刑務所にいる受刑者の可塑性を信じられるか 『プリズン・サークル』を鑑賞して | 若者と社会をつなぐ支援NPO/ 育て上げネット理事長工藤啓のBlog

刑務所にいる受刑者の可塑性を信じられるか 『プリズン・サークル』を鑑賞して

プリズン・サークル」観てどう感じた? 

 

 

少なくないひとからこんな質問をいただきました。

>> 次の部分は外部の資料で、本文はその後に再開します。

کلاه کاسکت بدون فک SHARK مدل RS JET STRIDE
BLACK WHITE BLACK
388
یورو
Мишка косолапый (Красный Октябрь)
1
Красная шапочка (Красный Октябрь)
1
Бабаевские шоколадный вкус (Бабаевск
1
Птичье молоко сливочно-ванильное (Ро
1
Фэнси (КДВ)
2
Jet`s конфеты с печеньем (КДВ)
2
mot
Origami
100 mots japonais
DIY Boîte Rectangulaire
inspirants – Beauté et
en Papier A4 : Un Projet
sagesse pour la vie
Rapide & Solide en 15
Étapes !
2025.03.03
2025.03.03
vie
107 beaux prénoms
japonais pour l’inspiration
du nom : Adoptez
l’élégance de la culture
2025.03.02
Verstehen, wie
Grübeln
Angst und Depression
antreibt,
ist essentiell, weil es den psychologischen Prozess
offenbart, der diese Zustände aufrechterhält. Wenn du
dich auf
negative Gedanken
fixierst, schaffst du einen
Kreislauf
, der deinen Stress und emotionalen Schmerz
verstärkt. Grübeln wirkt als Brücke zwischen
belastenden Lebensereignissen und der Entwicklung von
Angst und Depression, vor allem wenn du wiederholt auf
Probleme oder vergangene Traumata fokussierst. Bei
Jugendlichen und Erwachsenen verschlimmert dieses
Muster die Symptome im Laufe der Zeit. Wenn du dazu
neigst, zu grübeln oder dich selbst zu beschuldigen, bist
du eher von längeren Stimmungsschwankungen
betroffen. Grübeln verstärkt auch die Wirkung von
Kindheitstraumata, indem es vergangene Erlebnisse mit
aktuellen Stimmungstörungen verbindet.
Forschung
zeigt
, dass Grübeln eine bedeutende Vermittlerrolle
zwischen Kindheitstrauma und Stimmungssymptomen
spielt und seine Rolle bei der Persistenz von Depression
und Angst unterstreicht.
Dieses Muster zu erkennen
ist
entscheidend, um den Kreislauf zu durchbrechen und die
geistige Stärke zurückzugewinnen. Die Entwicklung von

ただ、僕自身は「観たい」と思っていても、なかなか映画館に行くタイミングが取れず、本日、観てきました。 

 

 

 

 

映画の概況はこちら朝日ファミリーの記事がわかりやすいです。 

 

日本の刑務所を初めて撮影したドキュメンタリー映画「プリズン・サークル」が注目される理由とは? 

 

これまで全国14カ所の少年院を訪問しました。少年刑務所は一か所行きました。しかし、刑務所の中に入ったことはありません。 

 

その意味で、「刑務所ってどんなところなんだろう」という興味と、本映画を鑑賞されたひとたちによる「TC(セラピューティック・コミュニティ)」の在り方を知りたい気持ちで席に着きました。 

 

内容に触れるといけなので、詳細は省きます。 

 

僕自身が映画を観終えたときに感じたものは、刑務所内で行われる「TC」と出所後のフォローとして行われるセッション、どちらも非常に興味深いものであると同時に、これは出所された方々とどこかでお会いする可能性のあるすべてのひとたちに、「何ができるのか」を示唆するものだと感じました。 

 

「TC」は専門家によるセッションですが、僕がお会いする少年院等を出院した方々、長く自宅から出ることができなかった方々に共通するのは、「誰かに自己体験を話す経験」の大切さです。 

 

もちろん、こちらから聞き出すというよりも、しばらく付き合い、ときに寝食を共にするなかで、ふと出てくる自己体験、苦しかったり、つらかったりする気持ちの吐露。それは信頼関係や長い関係性を有した時間も必要です。一回の面談や相談で出てくることは稀だと思います。 

 

誰かに話をすることで物事が整理されたり、素朴な質問の投げかけに回答するなかでご本人が新たな自己発見をするプロセス。それを通じて、ときに大きな喜怒哀楽につながることもありますが、沈黙のなかで傍からは気が付かない波紋が広がることもあるのだと感じます。 

 

この「TC」が刑務所で行われるとき、それは衣食住など日常生活が隔絶された社会空間であっても脅かされづらい環境の上に乗っているからこそ、長い時間を積み上げられるのでしょう。忙しい毎日の中で何とか作った時間で行うとなると、映画の中にあるような変化にたどり着くのは容易ではないのではないでしょうか。 

 

理論と実践を併せ持った専門家のファシリテーション、隔絶された社会空間における安全と安心の場、そして同じ境遇にあるひとたちしかいないサークルにおいてゆっくりと進んでいく「TC」風景は、観るものに刑務所の中の話であるとともに、自分たちの日常で大切にし切れない何かを感じさせます。 

 

別の観点で興味深いのは、偶然かもしれませんが、幼少期から虐待などを心身に明らかな被害を受けた受刑者とネグレクトのような環境の受刑者がおり、傷害致死や強盗、特殊詐欺など犯した罪が異なるひとたちを中心に、年齢も違う受刑者がさまざまな角度から対話を行い、ときに助言役となり、ときに発した言葉が自分に返ってくるようなシーンが多々あったことです。 

 

他者との対話を通じて自己を知り、それが治療や回復、被害者の気持ちに想いを馳せることにつながるシーンは、社会的孤立が行きつく先の社会にとって何が必要かを暗に示唆するようにも映ります。 

 

僕はひとりで観賞し、そのまま仕事に戻りました。しかし、鑑賞後に誰かと映画について語り合い、意見を交換することをしたかったです。それはきっと、無意識であっても普段は出さないようにしている感情を発露する機会になったり、相手の話にゆっくり耳を傾けることの大切さを再認識できそうだからです。 

 

なかなか言葉にすることが難しいものですが、少なくとも本映画を観ることに時間を使うことができて心からよかった、そう思います。